February vacation last year found the family in Maho Bay campgrounds on St. John in the US Virgin Islands. Despite (Glenn speaking) or because of (Anndy speaking) the primitive accommodations, the family had a great time snorkeling, hiking, (except Danny) reading, sleeping, (especially Danny) and downing various tropical drinks (all of us).
In the fall of ’97, Ann(dy) left her position as Science Education Specialist at the Hahvahd Museum of Cultural and Natural History to work full–time toward her resolution of what to be when she grew up. She found that, try as she might, she couldn’t get away from science education, and spent the year attending and presenting professional development workshops in museums, volunteering in the education departments of the New England Aquarium and Arnold Arboretum, filling in as a teacher for a science education outreach company, tutoring high school biology students, and consulting for a few science education development companies. One major advantage of this year of “unemployment” was that she was able to fill her time with PTO activities in this, her last year as an elementary school parent. Leaving for Hawaii and actually missing the last day of school saved a lot of Kleenex®!

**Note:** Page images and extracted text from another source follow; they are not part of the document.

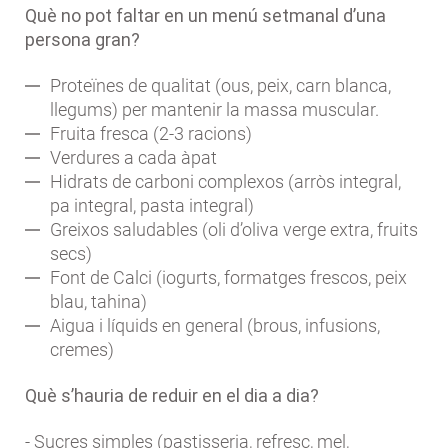
Què no pot faltar en un menú setmanal d’una
persona gran?
Proteïnes de qualitat (ous, peix, carn blanca,
llegums) per mantenir la massa muscular.
Fruita fresca (2-3 racions)
Verdures a cada àpat
Hidrats de carboni complexos (arròs integral,
pa integral, pasta integral)
Greixos saludables (oli d’oliva verge extra, fruits
secs)
Font de Calci (iogurts, formatges frescos, peix
blau, tahina)
Aigua i líquids en general (brous, infusions,
cremes)
Què s’hauria de reduir en el dia a dia?
- Sucres simples (pastisseria, refresc, mel,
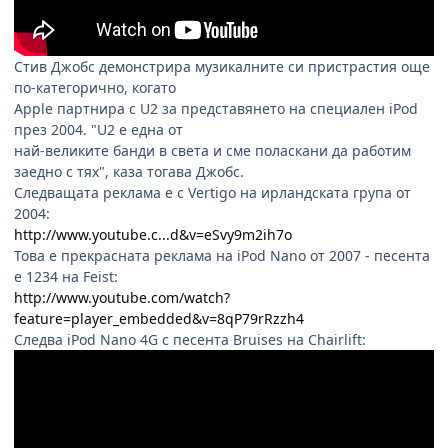
Стив Джобс демонстрира музикалните си пристрастия още
по-категорично, когато
Apple партнира с U2 за представянето на специален iPod
през 2004. "U2 е една от
най-великите банди в света и сме поласкани да работим
заедно с тях", каза тогава Джобс.
Следващата реклама е с Vertigo на ирландската група от
2004:
http://www.youtube.c...d&v=eSvy9m2ih7o
Това е прекрасната реклама на iPod Nano от 2007 - песента
е 1234 на Feist:
http://www.youtube.com/watch?
feature=player_embedded&v=8qP79rRzzh4
Следва iPod Nano 4G с песента Bruises на Chairlift:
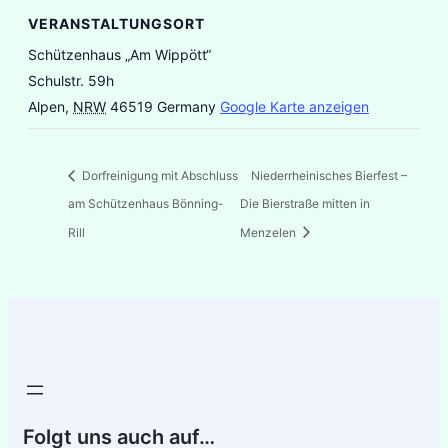
VERANSTALTUNGSORT
Schützenhaus „Am Wippött“
Schulstr. 59h
Alpen
,
NRW
46519
Germany
Google Karte anzeigen
Dorfreinigung mit Abschluss
Niederrheinisches Bierfest –
am Schützenhaus Bönning-
Die Bierstraße mitten in
Rill
Menzelen
Folgt uns auch auf…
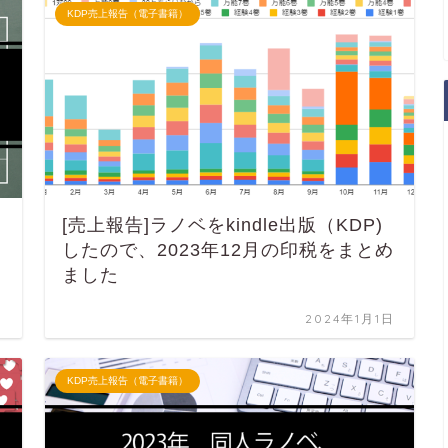
KDP売上報告（電子書籍）
[売上報告]ラノベをkindle出版（KDP)
したので、2023年12月の印税をまとめ
ました
日
2024年1月1日
KDP売上報告（電子書籍）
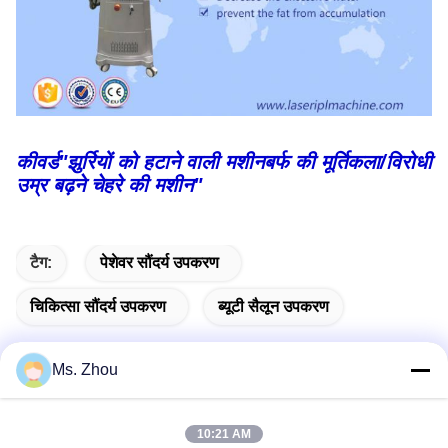
कीवर्ड"झुर्रियों को हटाने वाली मशीन
बर्फ की मूर्तिकला
/विरोधी
उम्र बढ़ने चेहरे की मशीन
"
टैग:
पेशेवर सौंदर्य उपकरण
चिकित्सा सौंदर्य उपकरण
ब्यूटी सैलून उपकरण
Ms. Zhou
त्वरित संपर्क
10:21 AM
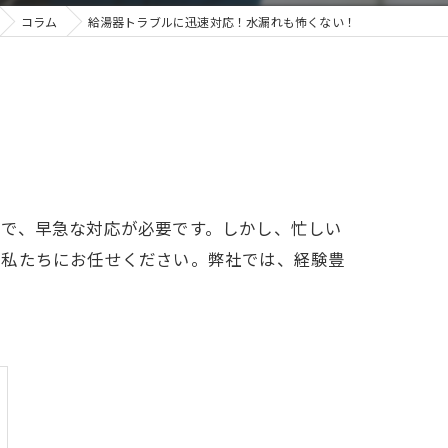
コラム
給湯器トラブルに迅速対応！水漏れも怖くない！
ので、早急な対応が必要です。しかし、忙しい
、私たちにお任せください。弊社では、経験豊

Just before that departure for points far west, after interviewing for the position on a whim, Ann(dy) was offered the job of Science Specialist at the Solomon Schechter Lower School here in Newton. To her surprise, she accepted the position and now spends three full days each week teaching rambunctious 7–9 year–olds — a job far more exhausting than anticipated. After a difficult initial breaking–in period, the kids seem to have Ann(dy) under control and everyone (parents, kids, administrators) seem thrilled to have her there. Perhaps the most unexpected benefit of the job is our increased understanding of the frequency of Jewish holidays.
Contrary to what one might conclude from our desultory attempts at maintaining correspondence, we do enjoy hearing from you. Please contact us at any of the email addresses below.
We send our best wishes for a happy penultimate year of the millennium.